** Saved entries **
'''

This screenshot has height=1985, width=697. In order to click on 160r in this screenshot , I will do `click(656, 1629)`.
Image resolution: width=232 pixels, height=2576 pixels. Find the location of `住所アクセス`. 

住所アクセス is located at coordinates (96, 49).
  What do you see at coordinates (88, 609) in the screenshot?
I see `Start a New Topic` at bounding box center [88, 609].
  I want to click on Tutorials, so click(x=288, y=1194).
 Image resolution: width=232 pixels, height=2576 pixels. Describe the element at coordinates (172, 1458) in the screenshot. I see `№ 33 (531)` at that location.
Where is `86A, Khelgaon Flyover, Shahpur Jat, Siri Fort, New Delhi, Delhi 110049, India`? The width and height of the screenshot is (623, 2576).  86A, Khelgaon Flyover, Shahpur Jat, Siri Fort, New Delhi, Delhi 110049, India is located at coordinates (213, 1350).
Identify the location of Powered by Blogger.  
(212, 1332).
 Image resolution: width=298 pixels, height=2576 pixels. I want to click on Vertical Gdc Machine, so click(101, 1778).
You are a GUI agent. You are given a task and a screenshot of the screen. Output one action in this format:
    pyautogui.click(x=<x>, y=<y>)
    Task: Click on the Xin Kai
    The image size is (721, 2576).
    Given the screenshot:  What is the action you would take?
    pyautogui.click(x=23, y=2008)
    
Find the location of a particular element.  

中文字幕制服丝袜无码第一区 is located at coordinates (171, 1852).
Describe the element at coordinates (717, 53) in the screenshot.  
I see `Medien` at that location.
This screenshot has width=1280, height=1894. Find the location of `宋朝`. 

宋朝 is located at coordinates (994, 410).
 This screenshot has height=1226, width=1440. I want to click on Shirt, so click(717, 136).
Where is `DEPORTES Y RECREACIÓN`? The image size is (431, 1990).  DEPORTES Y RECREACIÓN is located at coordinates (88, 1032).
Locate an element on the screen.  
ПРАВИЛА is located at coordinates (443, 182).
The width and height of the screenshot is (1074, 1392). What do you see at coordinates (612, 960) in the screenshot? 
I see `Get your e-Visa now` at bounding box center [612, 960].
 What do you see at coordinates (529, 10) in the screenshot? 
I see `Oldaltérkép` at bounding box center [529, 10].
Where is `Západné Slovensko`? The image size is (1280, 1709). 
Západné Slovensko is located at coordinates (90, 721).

'''

** What this task involves **
Write out, without alteration, the line that contains "pyautogui.click(x=<x>, y=<y>)" and all subsequent lines down to the end of the data above.

** Response area **
    pyautogui.click(x=<x>, y=<y>)
    Task: Click on the Xin Kai
    The image size is (721, 2576).
    Given the screenshot:  What is the action you would take?
    pyautogui.click(x=23, y=2008)
    
Find the location of a particular element.  

中文字幕制服丝袜无码第一区 is located at coordinates (171, 1852).
Describe the element at coordinates (717, 53) in the screenshot.  
I see `Medien` at that location.
This screenshot has width=1280, height=1894. Find the location of `宋朝`. 

宋朝 is located at coordinates (994, 410).
 This screenshot has height=1226, width=1440. I want to click on Shirt, so click(717, 136).
Where is `DEPORTES Y RECREACIÓN`? The image size is (431, 1990).  DEPORTES Y RECREACIÓN is located at coordinates (88, 1032).
Locate an element on the screen.  
ПРАВИЛА is located at coordinates (443, 182).
The width and height of the screenshot is (1074, 1392). What do you see at coordinates (612, 960) in the screenshot? 
I see `Get your e-Visa now` at bounding box center [612, 960].
 What do you see at coordinates (529, 10) in the screenshot? 
I see `Oldaltérkép` at bounding box center [529, 10].
Where is `Západné Slovensko`? The image size is (1280, 1709). 
Západné Slovensko is located at coordinates (90, 721).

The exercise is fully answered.